__Material provided__:
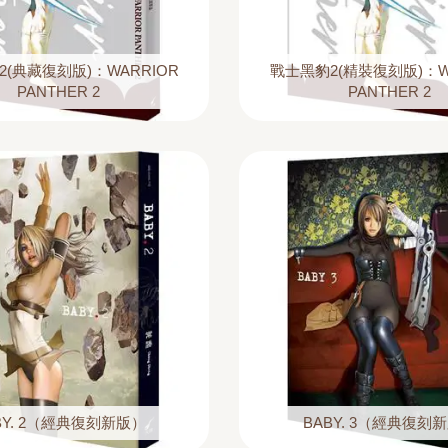
(典藏復刻版)：WARRIOR
戰士黑豹2(精裝復刻版)：W
PANTHER 2
PANTHER 2
BY. 2（經典復刻新版）
BABY. 3（經典復刻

__Work item__: Word for word, write out each of the records, but not the pictures.

__Answer__:
(典藏復刻版)：WARRIOR
戰士黑豹2(精裝復刻版)：W
PANTHER 2
PANTHER 2
BY. 2（經典復刻新版）
BABY. 3（經典復刻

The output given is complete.